I would like to start with the question of whether the Republicans want to be a party at all. Some do; some don’t. A party is a government of sorts. A party is a candidate to be THE government and if enough people choose it, they will be. But a party has a CEO of some sort.  It has legislative functions, whose work we see in the party platform. It elects delegates to the convention where the nominee is chosen and the platform adopted. It is all very regular and equitable. The candidate who hopes to be chosen as a convention delegate competes with others with similar hopes; whoever gets the most votes wins.
A party is defined by its procedures, not by its loyalties. It is, in that respect, like a government.
But a commitment to procedure does not come naturally to us. The heart of democracy is “fair, frequent, and competitive elections,” but none of those come naturally to us. “Fair” does not; “frequent” does not; “competitive” does not. During most of our history as a social species, we lived in small groups bound together by loyalty to a leader, however chosen. That…is what is “natural.”
Being governed by someone you don’t even know is not natural. Allowing “good people” and “bad people” equal access to the ballot box is not natural. Counting their votes equally is not natural. And, of course, accepting an electoral result you don’t like is not natural. For the Republicans, it may no longer be possible. That’s really what the struggle is about these days. [When I first saved this, I believed it was the true Trump coat of arms. Now they tell me that the banner says “Never Concede,” so it probably is not the true coat of arms. It is funny, though,]
In a democracy that operates by competition between parties, allowing the winner of the competition to govern is necessary. Those of us who live in such a political system need to find a way to transcend what is most natural to us and to trust the outcome of the competition. You can see that struggle and that achievement in the concession speeches of Hillary Rodham Clinton, Mitt Romney, and John McCain. You can see its glaring failure in the failure of Donald Trump to make a concession speech at all. He was not able to transcend the limitation that is most natural to us—tribalism—and accept democracy.
What do you have when you cannot affirm democracy? You can’t have a party. At most, you can have a person-centered organization, something like a clan or like the old mob. And if the nation has, where its two major parties used to be, one clan and one party, you cannot have bipartisan competition.

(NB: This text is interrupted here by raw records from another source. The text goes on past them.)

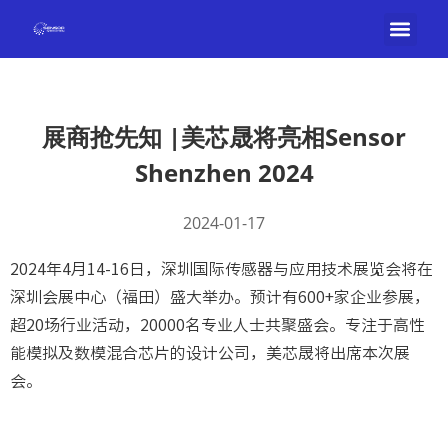
展商抢先知 |美芯晟将亮相Sensor
Shenzhen 2024
2024-01-17
2024年4月14-16日，深圳国际传感器与应用技术展览会将在
深圳会展中心（福田）盛大举办。预计有600+家企业参展，
超20场行业活动，20000名专业人士共聚盛会。专注于高性
能模拟及数模混合芯片的设计公司，美芯晟将出席本次展
会。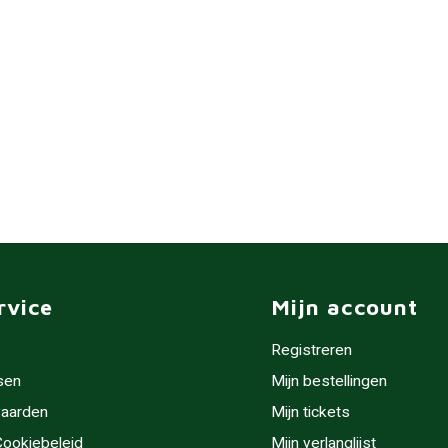
rvice
Mijn account
Registreren
sen
Mijn bestellingen
aarden
Mijn tickets
 Cookiebeleid
Mijn verlanglijst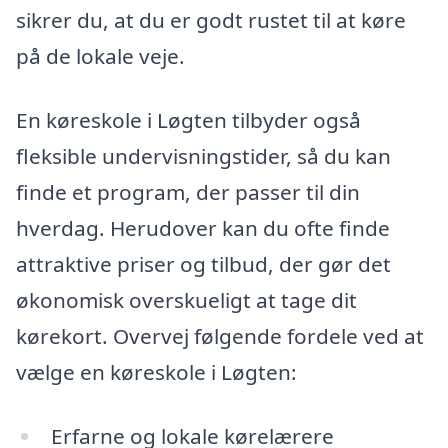
sikrer du, at du er godt rustet til at køre
på de lokale veje.
En køreskole i Løgten tilbyder også
fleksible undervisningstider, så du kan
finde et program, der passer til din
hverdag. Herudover kan du ofte finde
attraktive priser og tilbud, der gør det
økonomisk overskueligt at tage dit
kørekort. Overvej følgende fordele ved at
vælge en køreskole i Løgten:
Erfarne og lokale kørelærere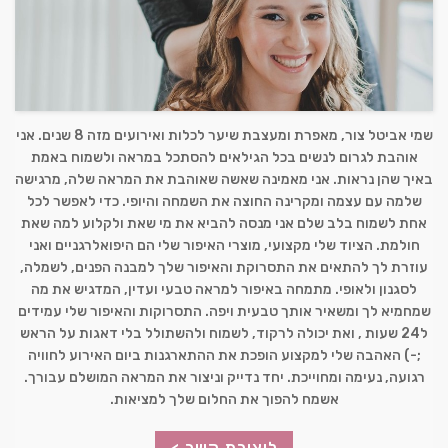
שמי אביטל צור, מאפרת ומעצבת שיער לכלות ואירועים מזה 8 שנים. אני
אוהבת לגרום לנשים בכל הגילאים להסתכל במראה ולשמוח באמת
באיך שהן נראות. אני מאמינה שאשה שאוהבת את המראה שלה, מרגישה
שלמה עם עצמה ומקרינה החוצה את השמחה והיופי. כדי לאפשר לכל
אחת לשמוח בלב שלם אני מנסה להביא את מי שאת ולקלוע למה שאת
חולמת. הציוד שלי מקצועי, מוצרי האיפור שלי הם היפואלרגניים ואני
עוזרת לך להתאים את התסרוקת והאיפור שלך למבנה הפנים, לשמלה,
לסגנון ולאופי. מתמחה באיפור למראה טבעי ועדין, המדגיש את מה
שמחמיא לך ומשאיר אותך טבעית ויפה. התסרוקות והאיפור שלי עמידים
ל24 שעות , ואת יכולה לרקוד, לשמוח ולהשתולל בלי דאגות על הראש
;-) האהבה שלי למקצוע הופכת את ההתארגנות ביום האירוע לחוויה
רגועה, נעימה ומחוייכת. יחד נדייק וניצור את המראה המושלם עבורך.
אשמח להפוך את החלום שלך למציאות.
ליצירת קשר >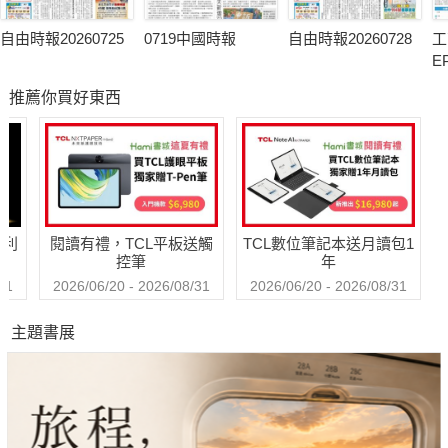
自由時報20260725
0719中國時報
自由時報20260728
工
E
推薦你買好東西
哈利
閱讀有禮，TCL平板送觸
TCL數位筆記本送月讀包1
控筆
年
31
2026/06/20 - 2026/08/31
2026/06/20 - 2026/08/31
主題書展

That’a what “the struggle for the soul of the Republican party” is about. Some Republicans what to return to their former status as a party; others want to continue their recent practice as a clan. Marjorie Taylor Greene, for instance, the newly elected Congresswoman from Georgia has aid that the presiding officer the the House should be shot in the head. Speaker Pelosi got her office by overseeing the election of more Democrats than Republicans in the House and then being chosen by the Democrats in the House to be their leader. Assassination and the threat of assassination played no part in it at all. The Democrats are a political party.
Today, the Republicans in the House have to decide whether there really are lines you cannot step over and still be a member of the party. If it were a clan, we know that there would not be any such limits. In a clan, you owe complete loyalty to the clan leader  You do not owe any duties at all to your opponents (enemies) or the the processes that would define democratic competition.
Think what that means for party platforms. No recent American party platform has endorsed white supremacy, Christian supremacy, or nativism. If the Republicans aspire to return to their former status as a political party, they are going to have to draw some limits for the behavior of their members. As natural as it might be to call for the assassination of a member of the Democratic party, the Republicans cannot allow it. Free speech, as a right of every American, doesn’t cover it.
When President Trump was asked about the QAnon sympathies of candidate Marjorie Taylor Greene, he said she sounded like a woman who loved her country. That worked for him as a quip, but consider it as a substitute for democracy. So…I believe that America truly is a white Christian country and because of my love for my country, I call for the deportation of any non-white or non-Christian citizens? Really? In a political party, there are things that “love of country” really does not excuse. And I haven’t even gotten, yet, to Rep Greene’s allegation that California’s recent wildfires were kindled by a Jewish-controlled laser operated from space.
So I would say that there is not currently a “struggle for the soul of the Republican party.” I would say that the struggle is about whether the Republicans want to be a party at all. They were not, under Trump, but there are apparently a lot of Republicans who would like to be a party again and that is what the struggle is about.
 The Chair of the DNC or the RNC is the CEO in the absence of a President (or recent former President) of that party.
 The clan metaphor occurred to me several years ago when I was in Scotland and discovered that there is a Clan Donald. I said to the guide who told me that, “Yes, in America we are learning more about it every day.”